Two miles is a long way in this sort of situation. I try to get my legs to go faster, I feel so exposed – it’s gaining on me – bugger, my legs are seizing up. I unclip and pull off the road, my legs can barely hold me up. I feel sick and up comes my breakfast.

I glance up and the car is moving towards me, I’m standing on the grass verge, there is nowhere to go, behind me an impenetrable hedge of hawthorn and probably a barbed wire fence behind it, in front of me a couple of feet of grass and the kerb. Is this it? Is this how I’m going to die crushed by a large car against a hedgerow?

I throw up again, the car is speeding up – at least it’ll be quick. My legs are shaking and my stomach hurls again, only the bike is holding me upright my legs feel so shaky.

I think the most ridiculous thoughts, like: this skin suit is brand new and given to me by Simon – how dare you damage it? My anger gives me strength, my brain begins to work again and my legs stop shaking.

As the car closes in on me, I throw myself on the bike and ride straight across the road, it swerves at me but then has to swerve back because of the truck coming the other way. I ride straight into a gateway and throw myself off the bike and over it hitting the ground with a thump. A scream of brakes follows and while I’m lying there trying to ascertain if I’ve broken anything, I hear footsteps and a voice yelling obscenities at me. “What the ***king hell are you playing at you stupid sod?”

I lift myself to my feet to face my abuser. It’s the lorry driver. He notices that I’m female. “Look I know women drivers are crap, looks like women cyclists are too, what are you playing at, I coulda killed you?”

I burst into tears, “That other car was trying too, that’s why?”

“What the 4x4?” he asked suddenly quieter.

“Yes, it tried yesterday.”

“Have you told the cops?”

“Yes.”

“Where you gotta go?”

“About a couple of miles up the road.”

“Can you take the front wheel off this thing – geez, it’s light, innit?”

I clamber over the fence and notice, I’ve ripped the back of my shirt –Simon will kill me. The lorry driver helps me down the other side.

“You sure he was trying to kill ya?”

“As sure as I can be without letting him do it.”

“Come on, let’s get you and this thing in the cab, I’ll run you home.”

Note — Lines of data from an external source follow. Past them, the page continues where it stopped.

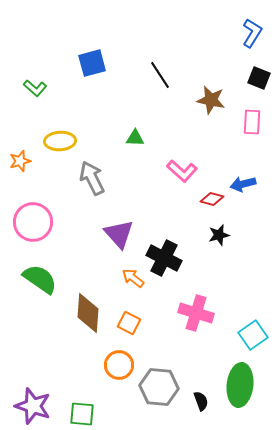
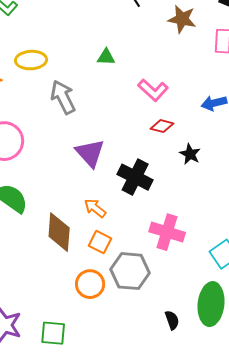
red diamond: (212, 199) -> (162, 126), moved
black star: (219, 235) -> (190, 154), turned -30
orange arrow: (133, 278) -> (95, 208), moved
gray hexagon: (159, 387) -> (130, 271), moved

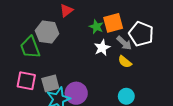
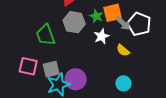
gray hexagon: (47, 32) -> (74, 22), moved
gray arrow: (124, 43) -> (123, 23), moved
green trapezoid: (30, 47) -> (46, 35), moved

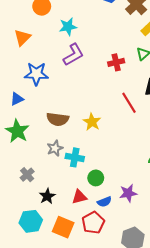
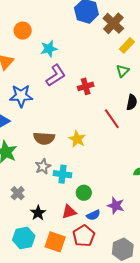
red cross: (116, 62) -> (86, 86), moved
purple star: (128, 193) -> (116, 206), turned 30

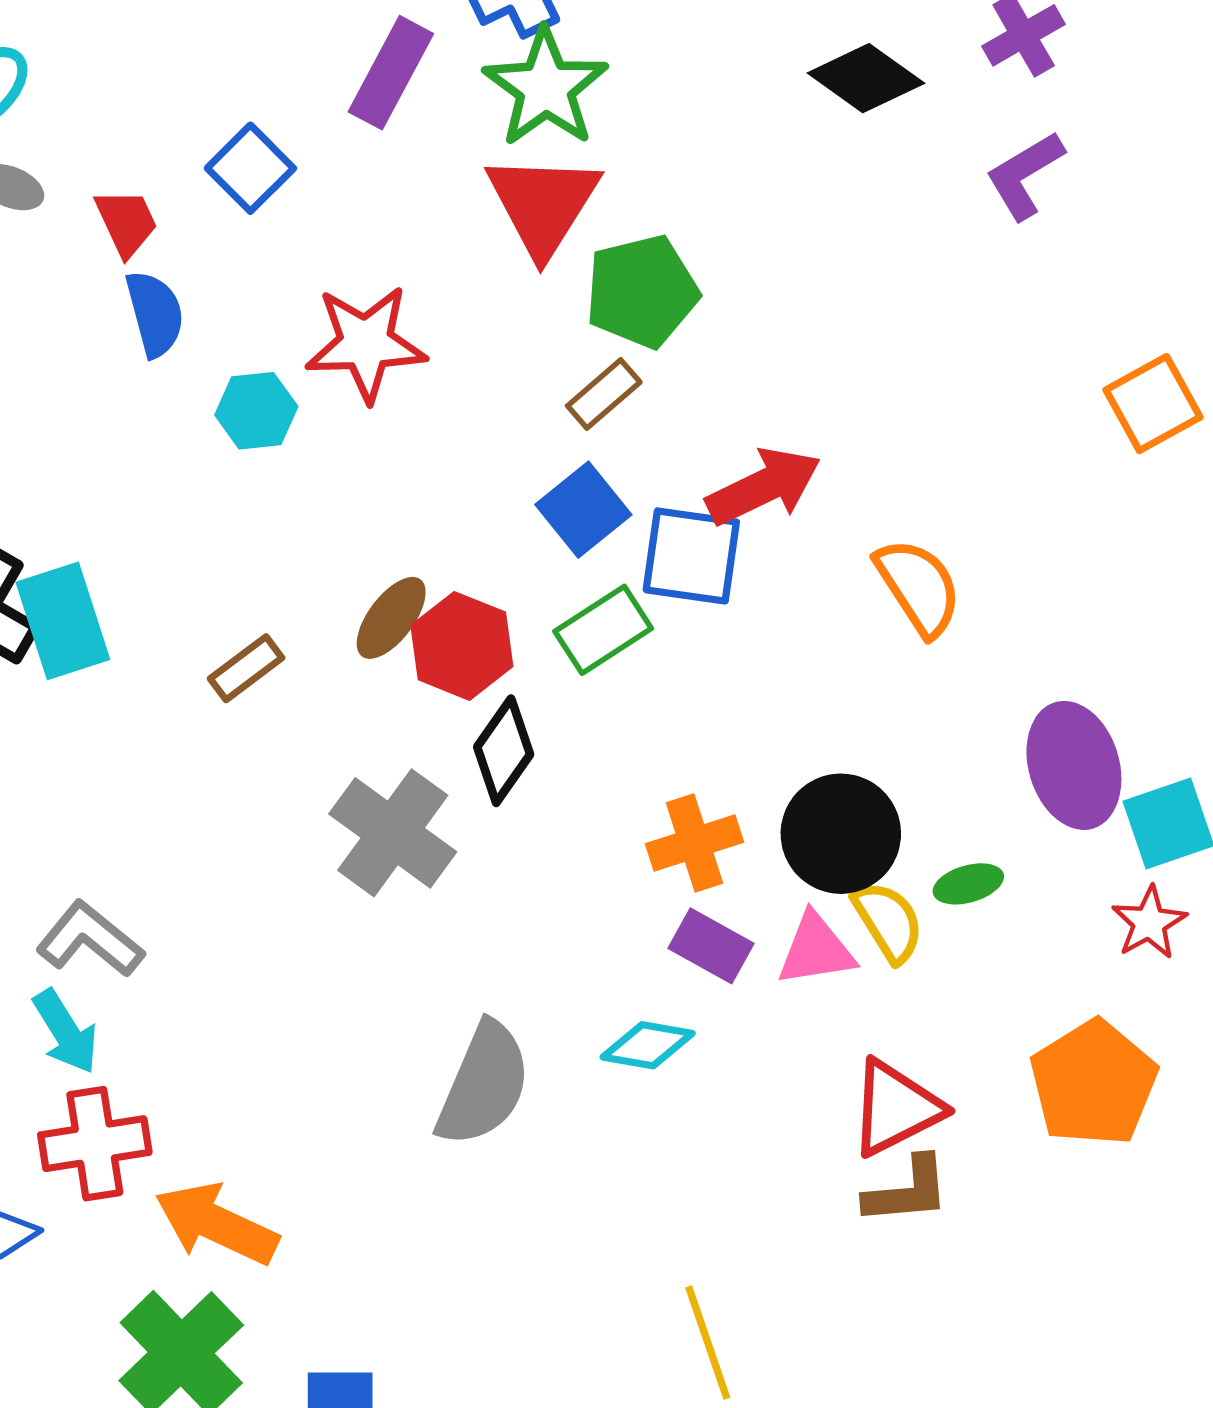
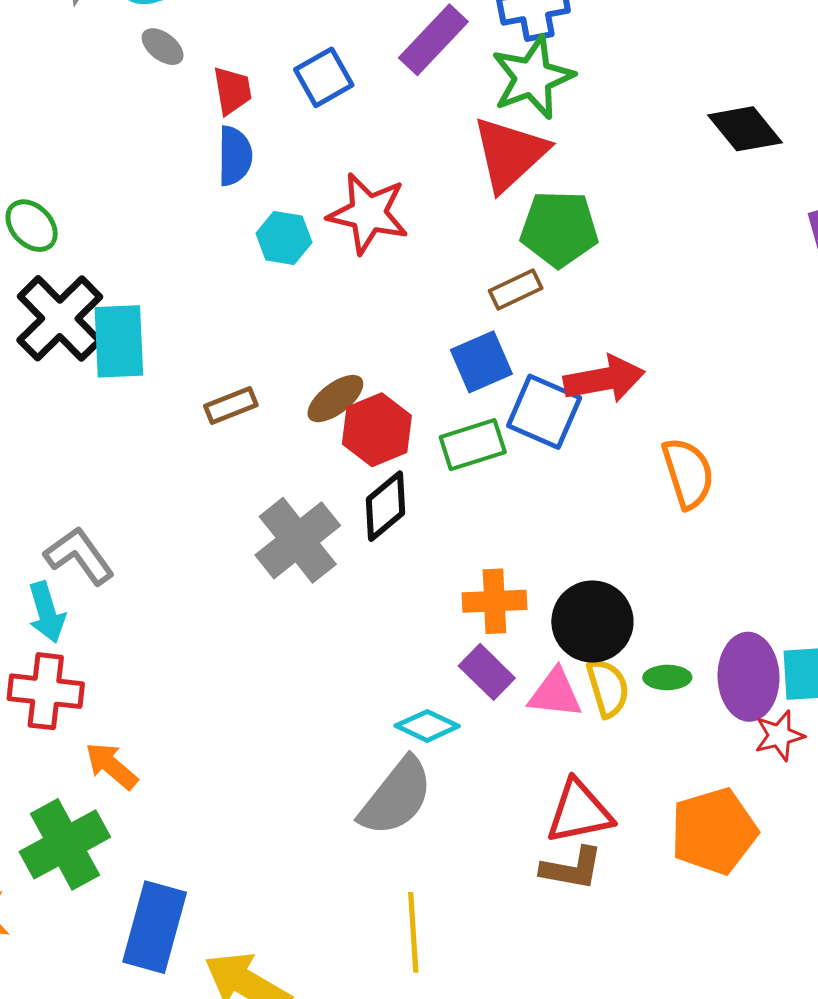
purple ellipse: (1074, 765) -> (749, 677), moved
gray semicircle: (484, 1084) -> (396, 797), moved
orange arrow: (217, 1224) -> (111, 766), size x0.7

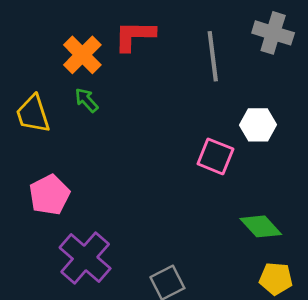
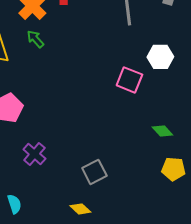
green diamond: (261, 226) -> (162, 131), size x0.7
purple cross: (85, 258) -> (34, 154), size x0.6

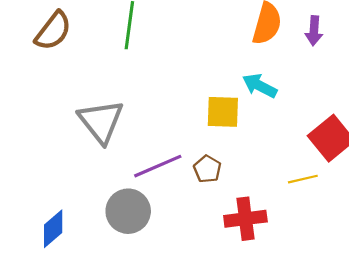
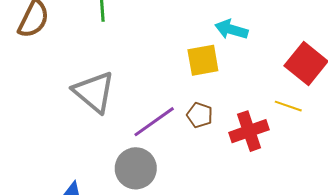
yellow line: (303, 179) -> (288, 106), turned 44
red cross: (245, 219) -> (249, 131), moved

“I’ll probably be alright now.”

“No way, get in the cab.”

I took off the front wheel and he hefted me and then the bike up into his warm cab, then he clambered up the other side. “I’ll go up to the roundabout and turn round, you alright?”

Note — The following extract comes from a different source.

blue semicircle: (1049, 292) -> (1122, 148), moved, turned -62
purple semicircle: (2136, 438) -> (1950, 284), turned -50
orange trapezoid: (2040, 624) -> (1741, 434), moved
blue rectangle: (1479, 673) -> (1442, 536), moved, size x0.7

“Yes, I’m fine,” I lied, I felt awful.

“You look like shit, luv,” he said as he started off and back onto the road.

“What’s happened?” asked Simon as the lorry backed into our drive. When I emerged from the cab all tattered and torn, he was going to complain then realised I was likely to be torn inside the shirt. “Geez-uz, Cathy, have you come off again – it’s no good, you are banned from cycling.”

“Here, matey,” called the driver handing down my bike, “light innit?”

“What happened?” asked Simon, putting the bike down so he could put his arm around me.

“Some bugger in a Range Rover tried to run her down – she’s got loads a bottle that one.”

Simon invited him in and asked that he give a statement to the police. The man declined. Simon told him he could force him, to which the man replied – next time he’d leave me there. He told us he had a delivery to make and Simon offered him money for his trouble. He refused and I thanked him with a peck on the cheek.

“Gotta go, running late now,” with that he climbed back into his cab and drove off.

“A real knight of the road,” I said as Simon helped me back into the house.

“Sounds if you were lucky, kiddo.”

“Yeah, luckier than the shirt you gave me.”

“Hmm, I think I’d rather see the shirt torn than you.”

“I might be able to mend it, darling.”

“Come on in and have a cuppa, while I call the police.”